The authoritative pre-registration document is SPEC_V2.md. The locked items are:

Primary metric (SPEC §6.5)

CQS_craft is the headline outcome:

CQS_craft = w_idiom * idiomaticity + w_comment * comment_quality + w_hygiene * (1 - mean_rubric_severity/5)
where w_idiom + w_comment + w_hygiene = 1.0
      w_hygiene <= 0.10   (rubric-severity weight, capped)
      mean_rubric_severity = mean over the §6.4 dimensions scored on this sample
                             (N/A dimensions excluded from the mean per-row)

Default pre-registered weights: w_idiom = 0.45, w_comment = 0.45, w_hygiene = 0.10. The metric contains no static-analysis-derived component.

Rubric (SPEC §6.4 — as amended by A1, A5)

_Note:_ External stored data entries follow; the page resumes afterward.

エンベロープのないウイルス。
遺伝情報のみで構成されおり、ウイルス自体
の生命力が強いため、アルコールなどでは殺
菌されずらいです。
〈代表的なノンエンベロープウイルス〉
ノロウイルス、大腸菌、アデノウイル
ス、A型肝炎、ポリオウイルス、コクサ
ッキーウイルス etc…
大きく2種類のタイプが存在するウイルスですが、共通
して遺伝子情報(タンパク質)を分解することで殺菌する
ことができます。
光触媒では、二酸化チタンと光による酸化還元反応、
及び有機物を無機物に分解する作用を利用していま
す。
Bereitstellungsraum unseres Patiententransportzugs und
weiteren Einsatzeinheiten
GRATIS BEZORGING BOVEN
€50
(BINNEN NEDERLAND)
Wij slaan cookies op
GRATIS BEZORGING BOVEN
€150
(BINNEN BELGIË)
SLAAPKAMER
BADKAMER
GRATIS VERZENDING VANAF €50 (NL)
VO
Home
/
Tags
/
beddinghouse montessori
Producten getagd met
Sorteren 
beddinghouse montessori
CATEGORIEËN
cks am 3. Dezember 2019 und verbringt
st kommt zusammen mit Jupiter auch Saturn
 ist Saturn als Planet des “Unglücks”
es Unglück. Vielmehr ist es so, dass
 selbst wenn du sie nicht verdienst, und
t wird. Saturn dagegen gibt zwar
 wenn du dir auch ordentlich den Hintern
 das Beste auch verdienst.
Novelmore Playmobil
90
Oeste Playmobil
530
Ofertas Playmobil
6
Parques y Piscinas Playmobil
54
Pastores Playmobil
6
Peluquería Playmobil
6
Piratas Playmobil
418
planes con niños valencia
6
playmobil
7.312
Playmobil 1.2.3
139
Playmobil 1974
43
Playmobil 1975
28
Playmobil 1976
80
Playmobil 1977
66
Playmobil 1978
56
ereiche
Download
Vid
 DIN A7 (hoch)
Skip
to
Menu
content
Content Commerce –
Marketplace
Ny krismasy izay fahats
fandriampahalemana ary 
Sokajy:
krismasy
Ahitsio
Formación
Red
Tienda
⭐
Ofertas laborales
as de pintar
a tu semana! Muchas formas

Eleven algorithmic-code dimensions scored on a 0–5 severity scale (0 = clean, 5 = severe). Nine are always-on; two (concurrency_safety, example_quality) are conditional and N/A-coded on tasks that don't elicit them. Scoring uses the full v1-equivalent 10-judge cross-judge matrix with a calibration anchor on the rubric prompt directing judges away from defaulting to severity 0.

Conditions (SPEC §6.1)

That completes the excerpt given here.